Segment Start: Records for this exercise

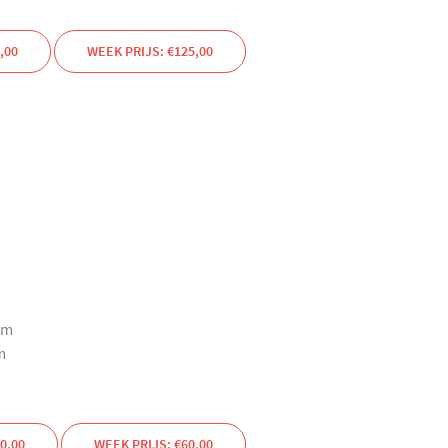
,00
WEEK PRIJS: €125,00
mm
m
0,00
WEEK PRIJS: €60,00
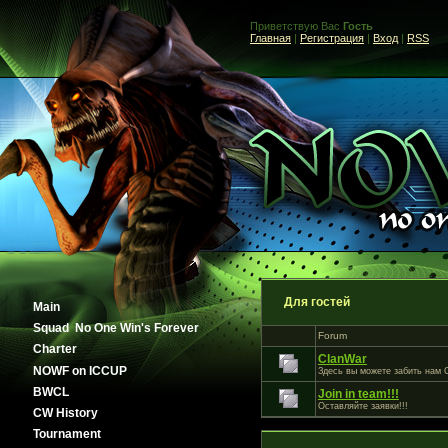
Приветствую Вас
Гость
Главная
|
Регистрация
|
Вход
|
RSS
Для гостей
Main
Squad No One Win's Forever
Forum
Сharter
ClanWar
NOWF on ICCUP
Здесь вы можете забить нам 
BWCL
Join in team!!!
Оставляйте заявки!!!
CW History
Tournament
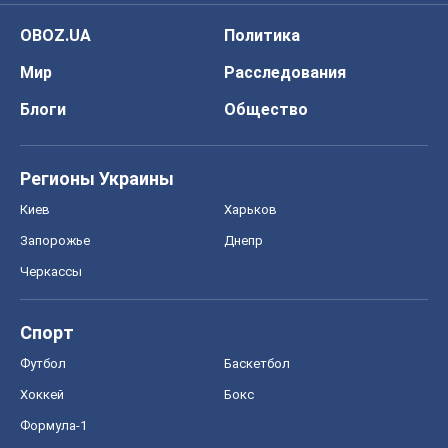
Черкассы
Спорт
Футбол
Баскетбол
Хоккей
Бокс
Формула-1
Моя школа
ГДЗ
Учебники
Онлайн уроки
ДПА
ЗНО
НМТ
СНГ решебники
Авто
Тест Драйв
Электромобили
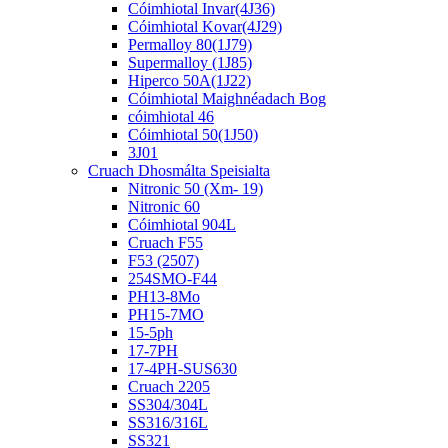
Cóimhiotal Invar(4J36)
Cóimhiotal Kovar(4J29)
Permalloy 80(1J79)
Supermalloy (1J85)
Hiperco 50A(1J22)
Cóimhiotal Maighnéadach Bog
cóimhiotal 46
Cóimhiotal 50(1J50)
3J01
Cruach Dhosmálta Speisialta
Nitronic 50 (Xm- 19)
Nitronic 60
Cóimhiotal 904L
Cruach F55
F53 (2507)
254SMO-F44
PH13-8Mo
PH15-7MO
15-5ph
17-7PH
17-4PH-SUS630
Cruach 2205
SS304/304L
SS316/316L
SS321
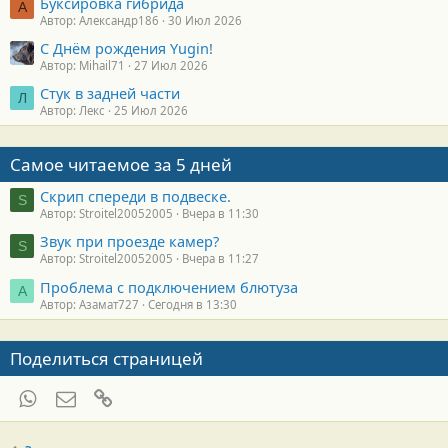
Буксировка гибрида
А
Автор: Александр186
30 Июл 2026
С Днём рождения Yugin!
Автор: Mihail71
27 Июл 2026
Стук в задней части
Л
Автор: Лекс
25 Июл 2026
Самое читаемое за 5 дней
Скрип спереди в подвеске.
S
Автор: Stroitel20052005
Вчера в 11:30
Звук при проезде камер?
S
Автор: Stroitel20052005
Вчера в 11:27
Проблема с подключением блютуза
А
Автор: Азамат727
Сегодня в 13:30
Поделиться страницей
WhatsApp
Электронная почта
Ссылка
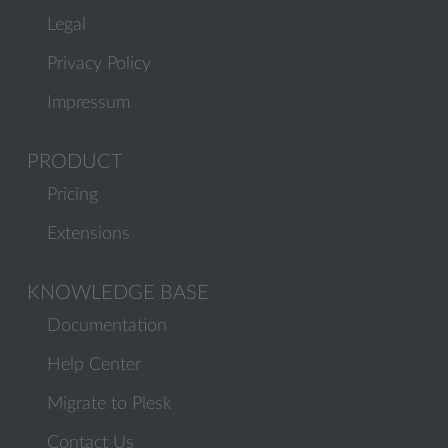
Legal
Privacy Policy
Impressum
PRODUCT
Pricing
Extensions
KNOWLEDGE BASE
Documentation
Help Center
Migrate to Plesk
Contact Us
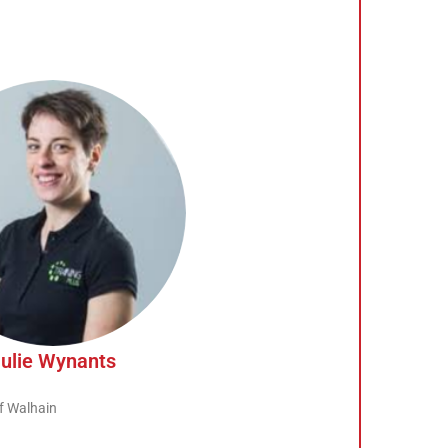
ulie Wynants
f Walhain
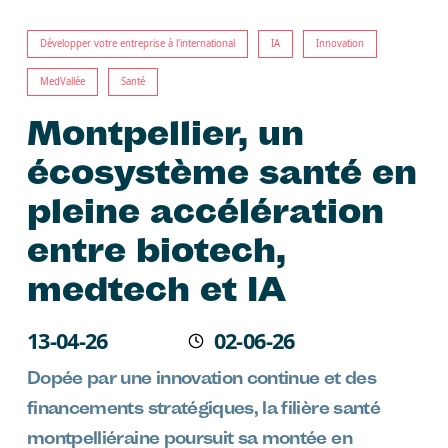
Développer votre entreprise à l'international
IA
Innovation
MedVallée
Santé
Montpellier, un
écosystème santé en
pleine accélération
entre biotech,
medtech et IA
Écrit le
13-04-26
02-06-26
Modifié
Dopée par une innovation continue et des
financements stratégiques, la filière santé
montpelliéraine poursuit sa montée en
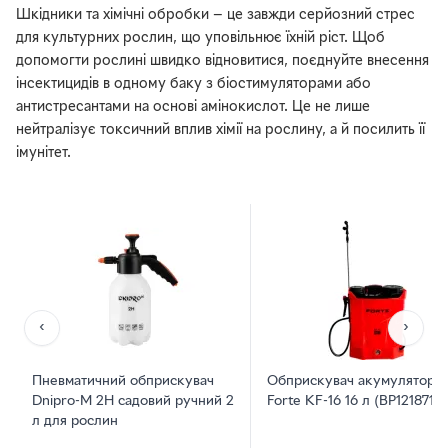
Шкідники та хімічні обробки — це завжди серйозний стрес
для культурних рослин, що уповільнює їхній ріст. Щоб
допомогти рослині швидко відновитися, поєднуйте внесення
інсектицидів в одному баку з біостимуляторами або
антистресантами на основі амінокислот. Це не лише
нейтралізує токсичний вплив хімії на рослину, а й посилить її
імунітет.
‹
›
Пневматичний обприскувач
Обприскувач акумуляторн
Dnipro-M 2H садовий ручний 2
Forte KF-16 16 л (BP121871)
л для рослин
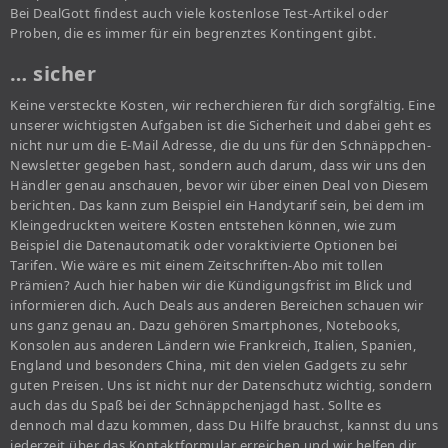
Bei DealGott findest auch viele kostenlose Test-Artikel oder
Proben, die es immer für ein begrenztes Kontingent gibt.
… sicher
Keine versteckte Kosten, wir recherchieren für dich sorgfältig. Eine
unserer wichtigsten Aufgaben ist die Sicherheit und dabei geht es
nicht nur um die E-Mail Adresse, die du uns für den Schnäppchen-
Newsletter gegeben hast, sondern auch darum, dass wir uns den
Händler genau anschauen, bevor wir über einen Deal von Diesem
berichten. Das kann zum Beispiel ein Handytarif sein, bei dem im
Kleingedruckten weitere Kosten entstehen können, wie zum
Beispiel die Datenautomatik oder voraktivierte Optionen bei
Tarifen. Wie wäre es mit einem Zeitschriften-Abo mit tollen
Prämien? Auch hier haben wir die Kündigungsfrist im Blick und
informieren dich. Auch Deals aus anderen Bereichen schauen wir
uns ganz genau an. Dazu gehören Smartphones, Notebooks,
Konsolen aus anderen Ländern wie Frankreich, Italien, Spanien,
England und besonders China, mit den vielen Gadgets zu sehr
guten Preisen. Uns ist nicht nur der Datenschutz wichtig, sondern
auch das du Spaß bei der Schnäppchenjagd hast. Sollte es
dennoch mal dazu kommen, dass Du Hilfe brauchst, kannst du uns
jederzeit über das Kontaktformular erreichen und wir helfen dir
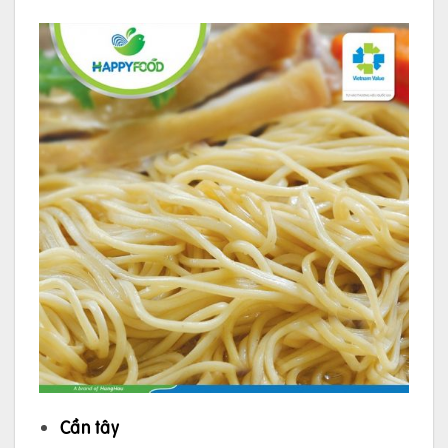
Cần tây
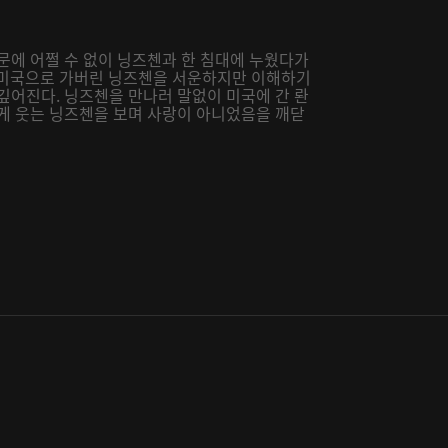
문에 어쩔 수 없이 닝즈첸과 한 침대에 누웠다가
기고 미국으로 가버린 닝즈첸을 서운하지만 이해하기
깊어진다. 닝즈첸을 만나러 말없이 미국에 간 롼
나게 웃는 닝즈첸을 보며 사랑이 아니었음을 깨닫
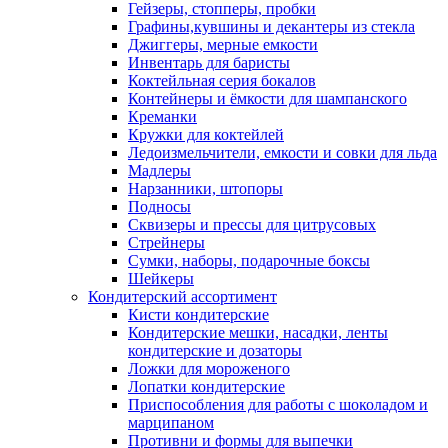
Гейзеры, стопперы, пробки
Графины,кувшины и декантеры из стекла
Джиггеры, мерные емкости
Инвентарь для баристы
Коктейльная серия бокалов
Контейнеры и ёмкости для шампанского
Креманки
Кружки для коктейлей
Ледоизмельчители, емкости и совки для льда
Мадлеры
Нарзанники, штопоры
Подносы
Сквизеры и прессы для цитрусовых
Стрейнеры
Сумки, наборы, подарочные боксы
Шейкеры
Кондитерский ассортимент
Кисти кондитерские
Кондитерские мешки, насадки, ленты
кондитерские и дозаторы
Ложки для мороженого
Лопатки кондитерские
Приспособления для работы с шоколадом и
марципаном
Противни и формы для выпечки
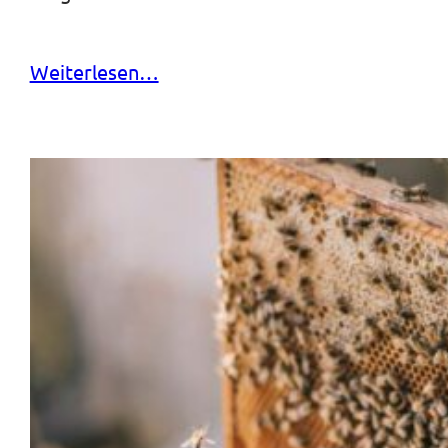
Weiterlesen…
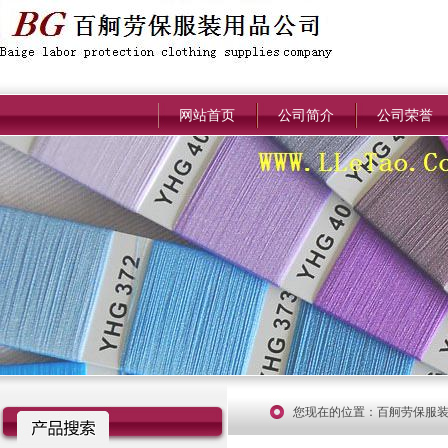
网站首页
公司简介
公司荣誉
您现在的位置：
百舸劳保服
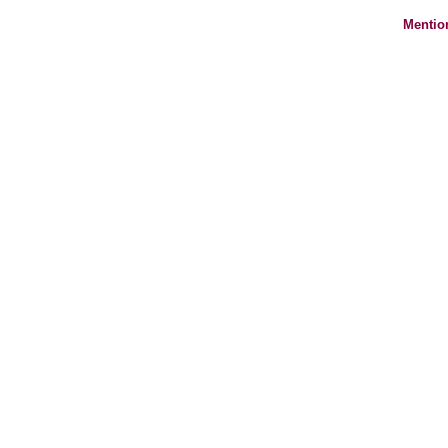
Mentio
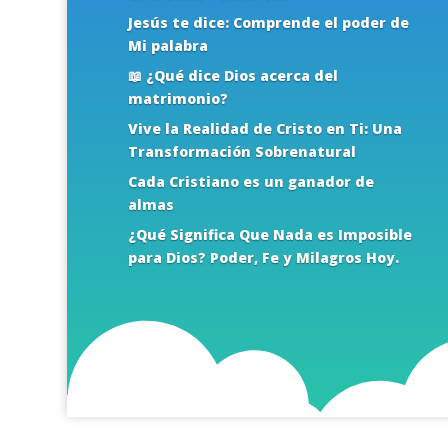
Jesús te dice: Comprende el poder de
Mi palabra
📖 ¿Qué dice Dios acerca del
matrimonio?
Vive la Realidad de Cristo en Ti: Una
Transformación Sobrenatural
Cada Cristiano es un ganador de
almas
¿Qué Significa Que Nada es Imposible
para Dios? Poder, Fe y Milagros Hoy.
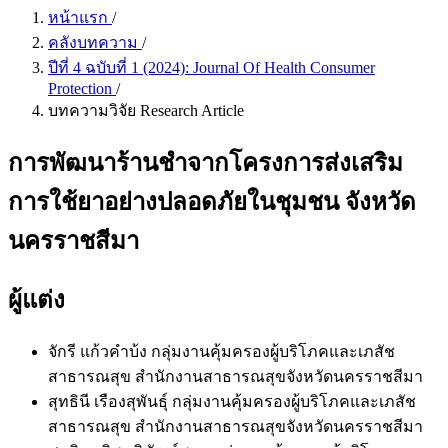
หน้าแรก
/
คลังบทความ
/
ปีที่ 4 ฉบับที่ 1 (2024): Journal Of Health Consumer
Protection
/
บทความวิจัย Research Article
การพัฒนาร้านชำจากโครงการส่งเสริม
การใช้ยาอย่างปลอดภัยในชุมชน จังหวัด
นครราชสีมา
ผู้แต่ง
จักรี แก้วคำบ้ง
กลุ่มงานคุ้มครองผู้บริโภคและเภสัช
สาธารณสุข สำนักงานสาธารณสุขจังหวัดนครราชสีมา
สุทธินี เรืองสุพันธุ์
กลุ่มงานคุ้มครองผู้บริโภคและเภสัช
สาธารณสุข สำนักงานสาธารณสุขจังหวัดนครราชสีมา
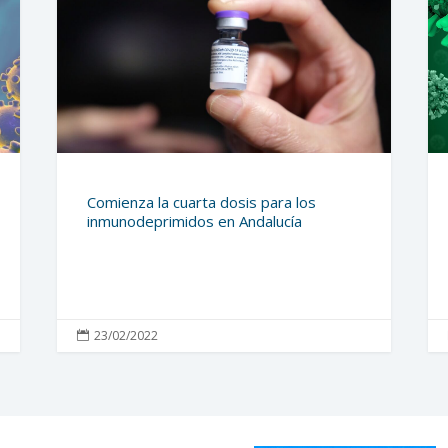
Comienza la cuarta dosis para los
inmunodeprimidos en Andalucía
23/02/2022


Segment End: Records for this exercise

Task directions
Looking at the records, how many of the lines contain the string "genau"? Only the number should be given.

Expected answer
2